Neste processo, as primeiras dificuldades surgem rapidamente. O vendedor não dispõe de toda a documentação necessária:
- documentos técnicos em falta,
- certificado energético desatualizado,
- plantas a obter junto da câmara municipal.
Cada documento em falta gera um atraso. Cada atraso gera outro.
A isto juntam-se erros administrativos:
- documentos mal preenchidos, devolvidos, corrigidos e reenviados.
Resultado: mais de um mês e meio de bloqueio, apesar de o acordo já estar fechado.

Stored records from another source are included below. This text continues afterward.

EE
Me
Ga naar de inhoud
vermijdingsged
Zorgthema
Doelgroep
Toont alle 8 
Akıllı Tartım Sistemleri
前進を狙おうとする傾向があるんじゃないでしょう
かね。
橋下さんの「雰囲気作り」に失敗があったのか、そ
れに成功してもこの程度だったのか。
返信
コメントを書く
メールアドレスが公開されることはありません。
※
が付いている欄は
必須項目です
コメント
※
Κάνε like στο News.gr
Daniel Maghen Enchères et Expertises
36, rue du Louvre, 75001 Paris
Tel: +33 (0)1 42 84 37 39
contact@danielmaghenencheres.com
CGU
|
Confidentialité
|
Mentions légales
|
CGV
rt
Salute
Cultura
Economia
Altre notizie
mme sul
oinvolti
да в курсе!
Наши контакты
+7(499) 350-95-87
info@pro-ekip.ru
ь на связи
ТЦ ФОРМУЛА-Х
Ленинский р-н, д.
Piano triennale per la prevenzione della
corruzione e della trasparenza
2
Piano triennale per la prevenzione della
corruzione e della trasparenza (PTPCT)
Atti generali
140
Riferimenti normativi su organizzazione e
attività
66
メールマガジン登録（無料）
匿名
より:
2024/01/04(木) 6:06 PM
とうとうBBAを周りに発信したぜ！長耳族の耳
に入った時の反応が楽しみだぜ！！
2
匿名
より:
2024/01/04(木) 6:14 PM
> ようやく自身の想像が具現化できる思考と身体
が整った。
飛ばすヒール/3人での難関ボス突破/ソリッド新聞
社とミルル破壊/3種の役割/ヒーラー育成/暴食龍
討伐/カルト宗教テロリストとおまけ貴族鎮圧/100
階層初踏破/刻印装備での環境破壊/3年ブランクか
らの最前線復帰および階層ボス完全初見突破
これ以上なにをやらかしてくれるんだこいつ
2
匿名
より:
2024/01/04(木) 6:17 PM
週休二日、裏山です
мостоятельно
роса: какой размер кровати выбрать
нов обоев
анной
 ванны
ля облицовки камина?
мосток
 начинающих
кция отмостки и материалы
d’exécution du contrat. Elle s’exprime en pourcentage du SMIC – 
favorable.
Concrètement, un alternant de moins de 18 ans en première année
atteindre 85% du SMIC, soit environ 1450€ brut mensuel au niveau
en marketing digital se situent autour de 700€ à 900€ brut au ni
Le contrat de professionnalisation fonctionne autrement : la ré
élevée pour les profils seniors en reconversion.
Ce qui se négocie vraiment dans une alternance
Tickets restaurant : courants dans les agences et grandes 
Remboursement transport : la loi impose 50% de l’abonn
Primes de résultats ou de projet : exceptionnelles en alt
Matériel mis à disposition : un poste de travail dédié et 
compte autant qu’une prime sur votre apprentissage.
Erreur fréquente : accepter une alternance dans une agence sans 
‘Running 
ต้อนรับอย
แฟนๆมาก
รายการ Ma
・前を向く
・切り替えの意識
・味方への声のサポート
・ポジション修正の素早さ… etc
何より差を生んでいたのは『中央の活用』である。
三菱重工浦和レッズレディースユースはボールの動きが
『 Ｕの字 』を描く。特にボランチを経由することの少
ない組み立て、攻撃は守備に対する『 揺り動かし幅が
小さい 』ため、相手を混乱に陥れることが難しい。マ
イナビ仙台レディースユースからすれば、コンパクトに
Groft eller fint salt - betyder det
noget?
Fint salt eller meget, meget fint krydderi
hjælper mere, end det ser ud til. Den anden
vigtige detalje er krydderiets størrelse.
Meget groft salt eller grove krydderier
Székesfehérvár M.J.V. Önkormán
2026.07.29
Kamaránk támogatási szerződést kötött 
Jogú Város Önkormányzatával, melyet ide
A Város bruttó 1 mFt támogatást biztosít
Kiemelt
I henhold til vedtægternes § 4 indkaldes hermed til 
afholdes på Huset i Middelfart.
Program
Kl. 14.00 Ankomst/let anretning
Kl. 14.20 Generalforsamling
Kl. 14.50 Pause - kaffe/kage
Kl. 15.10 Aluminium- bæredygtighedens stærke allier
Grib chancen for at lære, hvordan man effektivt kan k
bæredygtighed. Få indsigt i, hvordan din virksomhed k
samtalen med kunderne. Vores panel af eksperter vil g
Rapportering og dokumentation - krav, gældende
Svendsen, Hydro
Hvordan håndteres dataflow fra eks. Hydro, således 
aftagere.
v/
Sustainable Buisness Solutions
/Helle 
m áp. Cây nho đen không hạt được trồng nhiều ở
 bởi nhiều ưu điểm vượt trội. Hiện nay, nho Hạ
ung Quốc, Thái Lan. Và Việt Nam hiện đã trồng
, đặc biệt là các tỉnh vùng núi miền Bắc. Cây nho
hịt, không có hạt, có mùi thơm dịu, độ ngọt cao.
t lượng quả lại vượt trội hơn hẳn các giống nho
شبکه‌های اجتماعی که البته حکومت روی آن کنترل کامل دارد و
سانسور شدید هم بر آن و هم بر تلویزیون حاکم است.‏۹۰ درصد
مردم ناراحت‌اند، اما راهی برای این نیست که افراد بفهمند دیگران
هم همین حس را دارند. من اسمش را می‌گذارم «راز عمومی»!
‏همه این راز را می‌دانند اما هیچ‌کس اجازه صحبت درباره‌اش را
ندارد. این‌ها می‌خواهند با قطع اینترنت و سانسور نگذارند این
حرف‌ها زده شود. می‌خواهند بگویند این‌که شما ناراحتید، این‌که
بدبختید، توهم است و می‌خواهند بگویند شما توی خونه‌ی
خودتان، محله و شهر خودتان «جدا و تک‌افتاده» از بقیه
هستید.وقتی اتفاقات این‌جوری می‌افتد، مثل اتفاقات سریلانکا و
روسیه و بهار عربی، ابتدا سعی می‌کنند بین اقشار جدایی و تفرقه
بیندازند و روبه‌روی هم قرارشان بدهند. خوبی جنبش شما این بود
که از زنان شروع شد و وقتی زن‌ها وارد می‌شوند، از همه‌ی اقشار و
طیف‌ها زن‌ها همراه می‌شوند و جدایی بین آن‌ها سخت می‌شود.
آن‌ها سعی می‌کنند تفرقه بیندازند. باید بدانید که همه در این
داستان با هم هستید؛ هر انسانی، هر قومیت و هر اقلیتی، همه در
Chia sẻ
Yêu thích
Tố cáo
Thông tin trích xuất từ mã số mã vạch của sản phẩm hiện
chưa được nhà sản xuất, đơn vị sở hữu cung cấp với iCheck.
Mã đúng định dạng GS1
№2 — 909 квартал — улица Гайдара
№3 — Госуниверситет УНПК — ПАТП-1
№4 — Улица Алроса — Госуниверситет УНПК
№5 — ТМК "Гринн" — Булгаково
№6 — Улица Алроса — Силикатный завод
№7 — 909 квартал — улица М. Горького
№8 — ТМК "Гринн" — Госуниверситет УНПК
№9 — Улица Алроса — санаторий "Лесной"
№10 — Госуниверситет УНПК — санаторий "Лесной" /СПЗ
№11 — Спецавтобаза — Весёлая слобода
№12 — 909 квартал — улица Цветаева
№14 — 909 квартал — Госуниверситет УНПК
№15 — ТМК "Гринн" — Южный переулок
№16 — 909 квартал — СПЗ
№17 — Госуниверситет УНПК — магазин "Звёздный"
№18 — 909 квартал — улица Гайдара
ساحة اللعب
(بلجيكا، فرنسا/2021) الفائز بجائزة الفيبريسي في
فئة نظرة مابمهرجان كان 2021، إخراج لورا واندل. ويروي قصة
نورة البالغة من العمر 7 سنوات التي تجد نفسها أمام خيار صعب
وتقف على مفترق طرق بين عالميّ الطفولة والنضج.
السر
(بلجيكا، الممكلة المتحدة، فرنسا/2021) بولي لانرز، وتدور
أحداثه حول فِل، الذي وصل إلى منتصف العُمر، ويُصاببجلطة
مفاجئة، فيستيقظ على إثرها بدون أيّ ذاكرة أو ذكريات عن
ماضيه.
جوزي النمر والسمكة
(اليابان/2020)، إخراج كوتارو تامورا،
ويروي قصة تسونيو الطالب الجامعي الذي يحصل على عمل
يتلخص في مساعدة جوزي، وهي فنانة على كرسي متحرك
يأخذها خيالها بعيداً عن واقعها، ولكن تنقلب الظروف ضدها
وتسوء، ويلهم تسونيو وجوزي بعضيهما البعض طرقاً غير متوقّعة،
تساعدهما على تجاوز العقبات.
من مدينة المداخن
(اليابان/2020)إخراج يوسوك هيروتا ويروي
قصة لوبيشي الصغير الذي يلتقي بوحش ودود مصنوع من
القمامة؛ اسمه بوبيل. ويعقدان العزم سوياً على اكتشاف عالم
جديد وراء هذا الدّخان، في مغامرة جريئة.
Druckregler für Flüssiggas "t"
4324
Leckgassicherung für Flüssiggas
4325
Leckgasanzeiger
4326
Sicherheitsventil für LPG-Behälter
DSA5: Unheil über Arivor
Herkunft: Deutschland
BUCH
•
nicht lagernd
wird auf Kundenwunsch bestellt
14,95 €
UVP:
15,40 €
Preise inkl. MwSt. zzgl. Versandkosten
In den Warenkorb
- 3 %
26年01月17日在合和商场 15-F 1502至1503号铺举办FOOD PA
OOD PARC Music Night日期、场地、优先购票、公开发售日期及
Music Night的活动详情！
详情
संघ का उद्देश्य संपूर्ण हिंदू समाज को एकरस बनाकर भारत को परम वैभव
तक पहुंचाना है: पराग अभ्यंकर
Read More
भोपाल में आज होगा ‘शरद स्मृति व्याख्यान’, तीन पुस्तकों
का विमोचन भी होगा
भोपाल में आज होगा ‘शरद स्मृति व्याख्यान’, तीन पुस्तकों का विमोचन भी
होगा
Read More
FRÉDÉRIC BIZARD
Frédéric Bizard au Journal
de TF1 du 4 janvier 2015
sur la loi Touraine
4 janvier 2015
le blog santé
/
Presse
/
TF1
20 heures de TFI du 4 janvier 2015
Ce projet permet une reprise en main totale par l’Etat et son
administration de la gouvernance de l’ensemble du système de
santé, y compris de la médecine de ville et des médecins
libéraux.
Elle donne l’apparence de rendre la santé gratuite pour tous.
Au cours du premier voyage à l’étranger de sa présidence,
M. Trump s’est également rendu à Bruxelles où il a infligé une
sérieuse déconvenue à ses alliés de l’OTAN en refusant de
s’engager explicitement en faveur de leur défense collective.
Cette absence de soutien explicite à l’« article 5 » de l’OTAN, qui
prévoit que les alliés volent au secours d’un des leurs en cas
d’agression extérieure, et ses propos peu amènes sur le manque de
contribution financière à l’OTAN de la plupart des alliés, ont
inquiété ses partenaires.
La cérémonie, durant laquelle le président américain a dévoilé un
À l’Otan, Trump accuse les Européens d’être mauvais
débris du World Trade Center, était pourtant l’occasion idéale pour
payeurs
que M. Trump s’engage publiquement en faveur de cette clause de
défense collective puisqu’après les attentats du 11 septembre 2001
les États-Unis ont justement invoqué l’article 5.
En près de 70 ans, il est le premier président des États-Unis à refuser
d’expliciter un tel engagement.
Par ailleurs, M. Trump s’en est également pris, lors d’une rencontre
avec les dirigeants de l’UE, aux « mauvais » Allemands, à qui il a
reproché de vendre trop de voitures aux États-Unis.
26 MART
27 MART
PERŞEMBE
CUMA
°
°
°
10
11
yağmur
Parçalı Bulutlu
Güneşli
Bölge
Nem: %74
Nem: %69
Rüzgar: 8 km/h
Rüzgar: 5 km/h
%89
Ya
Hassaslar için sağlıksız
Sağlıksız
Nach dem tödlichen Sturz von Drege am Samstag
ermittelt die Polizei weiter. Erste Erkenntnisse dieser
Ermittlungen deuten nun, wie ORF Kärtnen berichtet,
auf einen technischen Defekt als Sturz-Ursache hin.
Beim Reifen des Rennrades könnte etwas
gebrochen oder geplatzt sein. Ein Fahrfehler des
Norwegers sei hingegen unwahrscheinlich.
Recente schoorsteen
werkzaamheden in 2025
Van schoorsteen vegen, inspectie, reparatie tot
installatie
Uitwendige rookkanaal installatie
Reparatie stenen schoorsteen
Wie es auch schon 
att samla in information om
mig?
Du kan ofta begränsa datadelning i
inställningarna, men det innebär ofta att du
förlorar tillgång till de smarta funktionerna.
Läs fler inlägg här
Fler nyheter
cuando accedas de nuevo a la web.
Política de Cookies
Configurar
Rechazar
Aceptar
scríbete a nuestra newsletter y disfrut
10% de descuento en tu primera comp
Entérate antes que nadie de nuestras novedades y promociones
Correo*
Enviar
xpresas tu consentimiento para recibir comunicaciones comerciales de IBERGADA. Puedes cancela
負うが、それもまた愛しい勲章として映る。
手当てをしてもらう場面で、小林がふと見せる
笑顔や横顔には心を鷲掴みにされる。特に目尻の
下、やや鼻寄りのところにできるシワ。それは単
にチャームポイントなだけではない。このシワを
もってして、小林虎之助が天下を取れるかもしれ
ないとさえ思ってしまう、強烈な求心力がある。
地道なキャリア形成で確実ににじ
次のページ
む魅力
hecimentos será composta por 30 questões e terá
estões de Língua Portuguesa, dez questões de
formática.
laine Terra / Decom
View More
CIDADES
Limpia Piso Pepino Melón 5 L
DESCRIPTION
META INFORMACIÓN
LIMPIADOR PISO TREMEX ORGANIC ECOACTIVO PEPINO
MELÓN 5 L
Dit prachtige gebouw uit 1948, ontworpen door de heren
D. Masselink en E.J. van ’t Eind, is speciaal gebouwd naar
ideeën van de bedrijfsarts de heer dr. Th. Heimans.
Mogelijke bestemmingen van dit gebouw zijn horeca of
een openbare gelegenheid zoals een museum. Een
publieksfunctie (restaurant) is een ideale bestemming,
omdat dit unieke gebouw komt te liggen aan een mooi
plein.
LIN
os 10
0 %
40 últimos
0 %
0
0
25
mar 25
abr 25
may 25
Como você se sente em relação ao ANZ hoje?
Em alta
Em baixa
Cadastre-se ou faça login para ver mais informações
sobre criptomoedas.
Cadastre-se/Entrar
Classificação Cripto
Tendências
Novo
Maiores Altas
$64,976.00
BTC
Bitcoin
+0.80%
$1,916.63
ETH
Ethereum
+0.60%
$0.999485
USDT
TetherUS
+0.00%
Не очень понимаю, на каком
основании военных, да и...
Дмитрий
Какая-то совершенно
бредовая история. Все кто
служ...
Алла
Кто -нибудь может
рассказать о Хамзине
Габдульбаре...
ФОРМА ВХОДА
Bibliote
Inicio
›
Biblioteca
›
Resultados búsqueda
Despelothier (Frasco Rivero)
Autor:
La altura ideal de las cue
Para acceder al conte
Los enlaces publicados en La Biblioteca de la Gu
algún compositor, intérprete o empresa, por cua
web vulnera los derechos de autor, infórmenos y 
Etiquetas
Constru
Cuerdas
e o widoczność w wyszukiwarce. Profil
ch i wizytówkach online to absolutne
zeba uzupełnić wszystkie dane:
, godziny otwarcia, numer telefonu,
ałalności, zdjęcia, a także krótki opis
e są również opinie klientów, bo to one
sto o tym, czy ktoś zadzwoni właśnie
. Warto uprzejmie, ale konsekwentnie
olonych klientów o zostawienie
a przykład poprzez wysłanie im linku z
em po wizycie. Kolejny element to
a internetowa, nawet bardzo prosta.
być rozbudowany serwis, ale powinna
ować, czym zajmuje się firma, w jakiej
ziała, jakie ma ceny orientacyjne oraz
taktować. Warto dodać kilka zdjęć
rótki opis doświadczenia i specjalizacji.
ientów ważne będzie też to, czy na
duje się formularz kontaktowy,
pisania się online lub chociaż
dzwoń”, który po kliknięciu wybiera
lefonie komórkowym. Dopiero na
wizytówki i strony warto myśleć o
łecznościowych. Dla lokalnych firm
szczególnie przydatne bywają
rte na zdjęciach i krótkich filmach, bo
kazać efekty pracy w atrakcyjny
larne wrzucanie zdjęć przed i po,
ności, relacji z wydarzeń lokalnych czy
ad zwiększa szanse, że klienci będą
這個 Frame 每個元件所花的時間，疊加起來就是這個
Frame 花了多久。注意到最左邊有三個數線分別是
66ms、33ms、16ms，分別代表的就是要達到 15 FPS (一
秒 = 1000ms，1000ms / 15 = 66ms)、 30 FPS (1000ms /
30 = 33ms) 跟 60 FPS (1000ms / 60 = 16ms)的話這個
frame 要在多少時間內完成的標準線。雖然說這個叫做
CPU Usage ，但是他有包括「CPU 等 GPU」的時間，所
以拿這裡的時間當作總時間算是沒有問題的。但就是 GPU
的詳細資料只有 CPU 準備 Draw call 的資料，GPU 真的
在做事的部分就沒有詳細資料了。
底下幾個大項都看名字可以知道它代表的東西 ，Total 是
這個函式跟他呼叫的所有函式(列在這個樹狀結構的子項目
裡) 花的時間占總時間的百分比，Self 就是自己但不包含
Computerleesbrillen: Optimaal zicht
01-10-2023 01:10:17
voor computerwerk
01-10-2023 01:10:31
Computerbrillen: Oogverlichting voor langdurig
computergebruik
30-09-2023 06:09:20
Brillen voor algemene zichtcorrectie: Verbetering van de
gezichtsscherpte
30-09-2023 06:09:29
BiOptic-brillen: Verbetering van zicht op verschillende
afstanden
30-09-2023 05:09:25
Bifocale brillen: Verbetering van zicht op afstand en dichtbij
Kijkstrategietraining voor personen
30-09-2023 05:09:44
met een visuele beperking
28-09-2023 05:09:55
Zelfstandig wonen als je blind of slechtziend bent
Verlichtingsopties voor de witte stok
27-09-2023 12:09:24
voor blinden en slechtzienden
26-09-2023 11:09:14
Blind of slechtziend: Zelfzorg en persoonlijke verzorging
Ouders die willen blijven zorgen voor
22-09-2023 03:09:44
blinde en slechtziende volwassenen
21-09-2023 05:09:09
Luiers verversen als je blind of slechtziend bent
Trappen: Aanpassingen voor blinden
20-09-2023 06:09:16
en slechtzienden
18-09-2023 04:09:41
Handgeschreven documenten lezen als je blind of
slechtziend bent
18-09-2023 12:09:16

É uma fase invisível para o comprador não acompanhado. Mas é central para a segurança da transação.
Gestão do stress e do tempo
O CPCV é finalmente assinado no final de outubro. No papel, tudo avança. Na realidade, a pressão aumenta.
O Ismaël tem de organizar uma deslocação ao estrangeiro. O vendedor também tem as suas próprias restrições profissionais.
As datas de escritura mudam. Uma vez. Duas. Depois outra vez.
Cada adiamento gera dúvidas:
- O processo vai mesmo concluir-se?
- Está tudo sob controlo?
- O dinheiro envolvido está seguro?
É precisamente nesta fase que o acompanhamento mostra todo o seu valor. Não para acelerar artificialmente. Mas para manter o enquadramento, absorver as fricções e evitar que o stress se sobreponha à decisão.
A transação avança. Lentamente. Mas avança.
Escritura final: um caso « excecional »… na realidade muito comum
O dia da escritura chega finalmente. Com o seu conjunto de últimas tensões.
O Ismaël já entregou 5.000 € aquando do CPCV. Esses fundos têm de ser recuperados no momento da escritura.
Mas o vendedor não pode estar presente. Está prevista uma procuração. Que não está pronta.
É preciso ajustar, novamente.
No notário, tudo se joga em tempo real:
- verificação dos documentos,
- segurança dos fluxos financeiros,
- recuperação efetiva dos montantes entregues,
- validação final apesar dos imprevistos.
Após várias semanas de bloqueios, adiamentos e incertezas, a escritura é finalmente realizada. O Ismaël torna-se proprietário.
Visto de fora, este processo pode parecer complicado. No terreno, é banal.
Casos como este existem aos dezenas. Todos os anos. Em Lisboa. Em Alcântara. Em Algés também.